U.S. House Committee: Tech Companies Engaged in Monopolistic Behavior

After a 15 month investigation, the U.S. House Judiciary Subcommittee on Antitrust, Commercial, and Administrative Law has issued a 449 page report concluding that Apple, Amazon, Facebook, and Google engaged in monopolistic practices.

According to ARS Technica, the committee conducted seven hearings, poured over a million internal documents, interviewed more than 200 people, and reviewed statements from nearly 40 antitrust specialists. They found proof that all four companies not only sought to minimize competition but continue to do so even today.

The purpose of antitrust isn’t just to split up monopolies but what a company did to become dominant in the market the company services. It’s not illegal for a corporation to dominate market share if it did so by becoming the largest by natural, consumer choice. The underlying dilemma is when companies seek to buy up or somehow inhibit competition that could pose a risk to an existing company’s market share.

For example, as ARS Technica notes, Facebook was not prevented by regulators from acquiring 60 different companies, including Instagram and WhatsApp. What Facebook did state in an internal memo from CEO Mark Zuckerberg to other corporate management is what lead the committee to conclude that Facebook was engaged in activities that violated antitrust standards:

Facebook’s serial acquisitions reflect the company’s interest in purchasing firms that had the potential to develop into rivals before they could fully mature into strong competitive threats.

Despite the committee calling for stronger enforcement of antitrust laws and breakups of the tech companies in question, it is highly doubtful that any of them will be. The best case scenario is what lead to the creation of Google when antitrust suits were brought against Microsoft: tie Google, Apple, Facebook, and Amazon up in court giving the ability for smaller competitors to gain a foothold and grow in the technology sectors the four presently predominate.

In many ways, I find antitrust laws to be abhorrent and wish there was another way to go about preventing the threat technology companies pose to a consumer’s survival. However, as the House committee report reveals, the technology companies in question knowingly opened themselves up to recent antitrust actions by violating rules through their seeking financial benefit using manipulation and control. That includes Facebook and Google’s domination of online advertising which impedes competition.

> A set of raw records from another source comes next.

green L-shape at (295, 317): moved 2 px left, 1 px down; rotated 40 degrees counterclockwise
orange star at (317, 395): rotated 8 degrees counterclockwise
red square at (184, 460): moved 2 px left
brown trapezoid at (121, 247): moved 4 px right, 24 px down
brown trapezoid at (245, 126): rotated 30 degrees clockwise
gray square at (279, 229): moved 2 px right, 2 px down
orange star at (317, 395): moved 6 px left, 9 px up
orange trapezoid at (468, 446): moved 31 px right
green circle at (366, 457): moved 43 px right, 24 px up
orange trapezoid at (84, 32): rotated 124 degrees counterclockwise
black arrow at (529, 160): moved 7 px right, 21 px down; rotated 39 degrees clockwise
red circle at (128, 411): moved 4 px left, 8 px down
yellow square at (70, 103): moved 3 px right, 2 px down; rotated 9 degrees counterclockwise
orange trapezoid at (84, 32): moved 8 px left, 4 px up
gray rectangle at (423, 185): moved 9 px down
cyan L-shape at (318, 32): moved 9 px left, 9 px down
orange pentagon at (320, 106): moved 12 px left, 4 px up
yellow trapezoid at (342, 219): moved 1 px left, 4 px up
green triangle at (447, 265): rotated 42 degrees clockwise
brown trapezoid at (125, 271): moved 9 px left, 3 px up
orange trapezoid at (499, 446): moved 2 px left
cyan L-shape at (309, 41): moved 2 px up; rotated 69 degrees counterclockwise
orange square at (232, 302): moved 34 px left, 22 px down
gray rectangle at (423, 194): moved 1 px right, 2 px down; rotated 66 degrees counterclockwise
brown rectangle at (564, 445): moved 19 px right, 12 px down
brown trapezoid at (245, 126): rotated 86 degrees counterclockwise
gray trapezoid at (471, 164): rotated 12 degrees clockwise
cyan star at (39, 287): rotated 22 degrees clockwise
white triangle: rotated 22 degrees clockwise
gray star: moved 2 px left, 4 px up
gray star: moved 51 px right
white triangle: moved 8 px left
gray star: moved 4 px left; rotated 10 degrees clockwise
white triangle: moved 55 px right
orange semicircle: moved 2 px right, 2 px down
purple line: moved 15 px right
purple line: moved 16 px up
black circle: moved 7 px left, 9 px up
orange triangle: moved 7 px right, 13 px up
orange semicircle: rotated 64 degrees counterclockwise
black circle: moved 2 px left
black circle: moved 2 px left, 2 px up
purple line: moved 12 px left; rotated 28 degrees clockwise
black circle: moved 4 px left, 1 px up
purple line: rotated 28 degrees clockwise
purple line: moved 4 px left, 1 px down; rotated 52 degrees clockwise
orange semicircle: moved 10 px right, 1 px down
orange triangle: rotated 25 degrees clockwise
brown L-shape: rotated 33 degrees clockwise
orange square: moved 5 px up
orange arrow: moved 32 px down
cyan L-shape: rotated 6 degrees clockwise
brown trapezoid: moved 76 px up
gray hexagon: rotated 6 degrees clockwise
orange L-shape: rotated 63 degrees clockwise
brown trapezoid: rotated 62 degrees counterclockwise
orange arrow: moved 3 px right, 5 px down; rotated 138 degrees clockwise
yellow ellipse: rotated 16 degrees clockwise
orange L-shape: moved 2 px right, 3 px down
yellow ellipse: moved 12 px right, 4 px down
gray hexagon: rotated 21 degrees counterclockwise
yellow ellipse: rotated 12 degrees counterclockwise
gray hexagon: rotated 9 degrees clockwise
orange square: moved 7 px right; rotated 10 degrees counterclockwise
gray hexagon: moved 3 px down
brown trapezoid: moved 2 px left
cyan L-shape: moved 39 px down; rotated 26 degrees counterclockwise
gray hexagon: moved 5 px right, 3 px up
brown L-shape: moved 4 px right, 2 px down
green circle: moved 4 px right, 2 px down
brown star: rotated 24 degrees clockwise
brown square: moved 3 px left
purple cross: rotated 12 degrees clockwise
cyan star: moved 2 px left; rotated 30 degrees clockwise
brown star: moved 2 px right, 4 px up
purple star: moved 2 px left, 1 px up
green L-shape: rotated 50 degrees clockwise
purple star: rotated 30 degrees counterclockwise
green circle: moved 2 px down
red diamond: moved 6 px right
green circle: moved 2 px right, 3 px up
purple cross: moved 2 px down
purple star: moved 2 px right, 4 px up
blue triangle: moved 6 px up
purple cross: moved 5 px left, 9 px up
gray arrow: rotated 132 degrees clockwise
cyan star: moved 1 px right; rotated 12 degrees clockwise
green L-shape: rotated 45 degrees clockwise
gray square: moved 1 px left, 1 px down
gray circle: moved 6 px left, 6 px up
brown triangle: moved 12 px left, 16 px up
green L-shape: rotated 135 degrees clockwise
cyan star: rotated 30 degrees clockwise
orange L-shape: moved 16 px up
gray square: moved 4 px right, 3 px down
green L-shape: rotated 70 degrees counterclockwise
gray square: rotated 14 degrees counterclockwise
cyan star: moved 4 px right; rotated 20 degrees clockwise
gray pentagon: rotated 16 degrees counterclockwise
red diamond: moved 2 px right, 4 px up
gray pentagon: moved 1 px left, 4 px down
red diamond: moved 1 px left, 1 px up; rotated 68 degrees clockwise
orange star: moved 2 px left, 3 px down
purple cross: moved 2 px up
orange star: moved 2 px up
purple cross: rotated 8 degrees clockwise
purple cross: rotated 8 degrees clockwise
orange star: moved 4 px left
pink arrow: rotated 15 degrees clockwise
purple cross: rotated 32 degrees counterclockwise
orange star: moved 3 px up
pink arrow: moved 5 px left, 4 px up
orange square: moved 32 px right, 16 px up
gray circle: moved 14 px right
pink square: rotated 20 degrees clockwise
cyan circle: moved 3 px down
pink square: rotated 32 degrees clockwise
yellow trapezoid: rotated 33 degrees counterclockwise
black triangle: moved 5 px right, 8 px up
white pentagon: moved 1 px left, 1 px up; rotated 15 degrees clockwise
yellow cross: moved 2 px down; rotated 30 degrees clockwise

All of the technology companies in question, including Twitter, have sided with the Left and pose a metaphysical threat to our civilization’s survival resulting from the fraud they’ve conducted including to hinder the speech of their conservative and libertarian users. They all acted in a typical manner Leftists do thinking that they are above the law. Therefore, antitrust suits are the appropriate retaliation for their deceitful conduct.